- Flag
- Interactive map of Dega Damot
- Zone: Mirab Gojjam
- Region: Amhara

Area
- • Total: 831.23 km^{2} (320.94 sq mi)

Population (2012 est.)
- • Total: 165,063
- • Density: 198.58/km^{2} (514.31/sq mi)

= Dega Damot =

District in Amhara Région, Ethiopia

Dega Damot (Amharic: ደጋ ዳሞት) is one of the woredas in the Amhara Region of Ethiopia. Part of the Mirab Gojjam Zone, Dega Damot is bordered on the south by Dembecha, on the southwest by Jabi Tehnan, on the west by Kuarit, and on the north and east by the Misraq Gojjam Zone. The major town in Dega Damot is Feres Bet.

==Demographics==
Based on the 2007 national census conducted by the Central Statistical Agency of Ethiopia (CSA), this woreda has a total population of 152,343, an increase of 16.35% over the 1994 census, of whom 75,005 are men and 77,338 women; 6,699 or 4.40% are urban inhabitants. With an area of 831.23 square kilometers, Dega Damot has a population density of 183.27, which is greater than the Zone average of 158.25 persons per square kilometer. A total of 33,336 households were counted in this woreda, resulting in an average of 4.57 persons to a household, and 32,497 housing units. The majority of the inhabitants practiced Ethiopian Orthodox Christianity, with 99.92% reporting that as their religion.

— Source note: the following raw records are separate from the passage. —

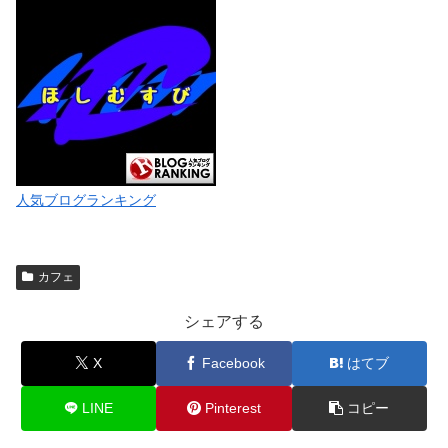
人気ブログランキング
カフェ
シェアする
X
Facebook
はてブ
LINE
Pinterest
コピー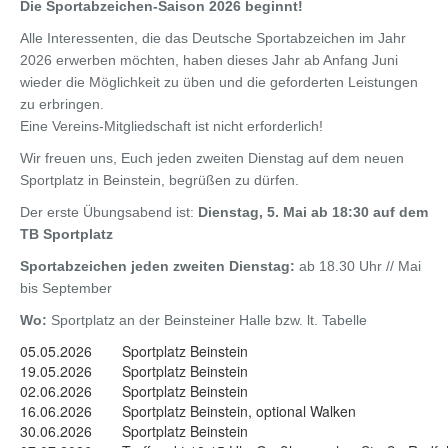
Die Sportabzeichen-Saison 2026 beginnt!
Alle Interessenten, die das Deutsche Sportabzeichen im Jahr
2026 erwerben möchten, haben dieses Jahr ab Anfang Juni
wieder die Möglichkeit zu üben und die geforderten Leistungen
zu erbringen.
Eine Vereins-Mitgliedschaft ist nicht erforderlich!
Wir freuen uns, Euch jeden zweiten Dienstag auf dem neuen
Sportplatz in Beinstein, begrüßen zu dürfen.
Der erste Übungsabend ist:
Dienstag, 5. Mai ab 18:30 auf dem
TB Sportplatz
Sportabzeichen jeden zweiten Dienstag:
ab 18.30 Uhr // Mai
bis September
Wo:
Sportplatz an der Beinsteiner Halle bzw. lt. Tabelle
05.05.2026
Sportplatz Beinstein
19.05.2026
Sportplatz Beinstein
02.06.2026
Sportplatz Beinstein
16.06.2026
Sportplatz Beinstein, optional Walken
30.06.2026
Sportplatz Beinstein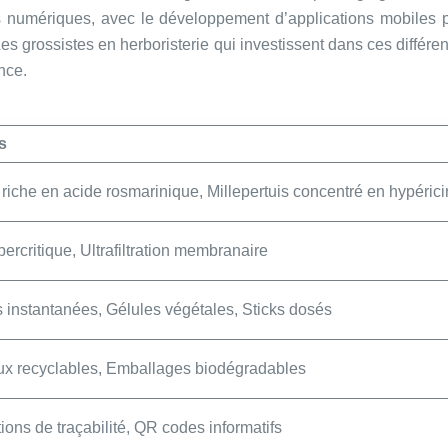
ts numériques, avec le développement d’applications mobiles
 Les grossistes en herboristerie qui investissent dans ces diffé
nce.
s
riche en acide rosmarinique, Millepertuis concentré en hypéric
rcritique, Ultrafiltration membranaire
 instantanées, Gélules végétales, Sticks dosés
ux recyclables, Emballages biodégradables
ions de traçabilité, QR codes informatifs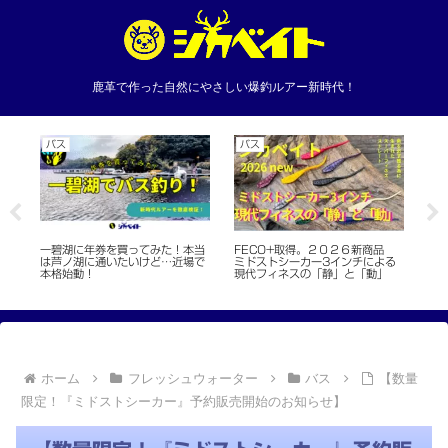
鹿革で作った自然にやさしい爆釣ルアー新時代！
バス
バス
カ
ビ
一碧湖に年券を買ってみた！本当
新
FECO+取得。２０２６新商品
」
は芦ノ湖に通いたいけど…近場で
ン
ミドストシーカー3インチによる
本格始動！
現代フィネスの「静」と「動」
ホーム
フレッシュウォーター
バス
【数量
限定！『ミドストシーカー』予約販売開始のお知らせ】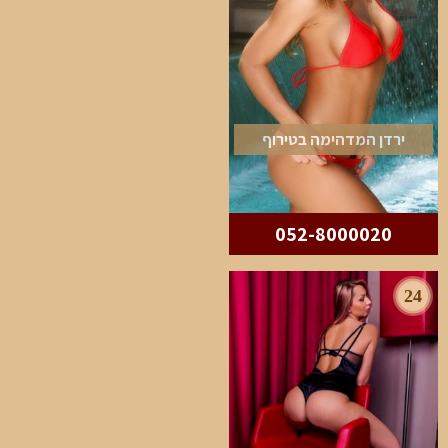
ירדן המדהימה בטירוף
052-8000020
24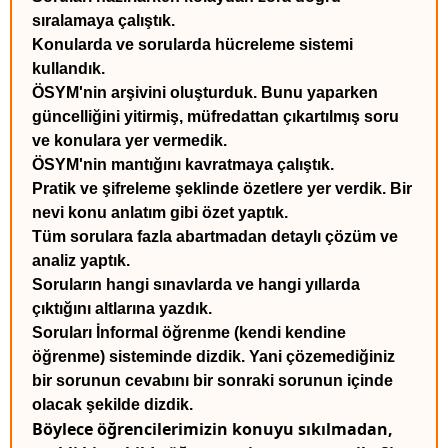
sıralamaya çalıştık.
Konularda ve sorularda hücreleme sistemi
kullandık.
ÖSYM'nin arşivini oluşturduk. Bunu yaparken
güncelliğini yitirmiş, müfredattan çıkartılmış soru
ve konulara yer vermedik.
ÖSYM'nin mantığını kavratmaya çalıştık.
Pratik ve şifreleme şeklinde özetlere yer verdik. Bir
nevi konu anlatım gibi özet yaptık.
Tüm sorulara fazla abartmadan detaylı çözüm ve
analiz yaptık.
Soruların hangi sınavlarda ve hangi yıllarda
çıktığını altlarına yazdık.
Soruları İnformal öğrenme (kendi kendine
öğrenme) sisteminde dizdik. Yani çözemediğiniz
bir sorunun cevabını bir sonraki sorunun içinde
olacak şekilde dizdik.
Böylece öğrencilerimizin konuyu sıkılmadan,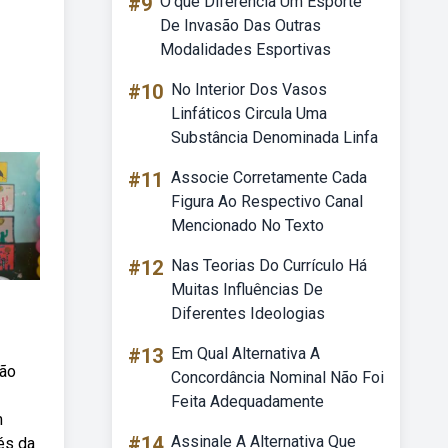
#9
O'que Diferencia Um Esporte
De Invasão Das Outras
Modalidades Esportivas
#10
No Interior Dos Vasos
Linfáticos Circula Uma
Substância Denominada Linfa
#11
Associe Corretamente Cada
Figura Ao Respectivo Canal
Mencionado No Texto
#12
Nas Teorias Do Currículo Há
Muitas Influências De
Diferentes Ideologias
#13
Em Qual Alternativa A
são
Concordância Nominal Não Foi
Feita Adequadamente
m
#14
Assinale A Alternativa Que
és da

The 1994 national census reported a total population for this woreda of 130,939 in 26,453 households, of whom 65,388 were men and 65,661 were women; 1,696 or 1.3% of its population were urban dwellers. The largest ethnic group reported in Dega Damot was the Amhara (99.95%). Amharic was spoken as a first language by 99.97%. The majority of the inhabitants practiced Ethiopian Orthodox Christianity, with 99.95% reporting that as their religion.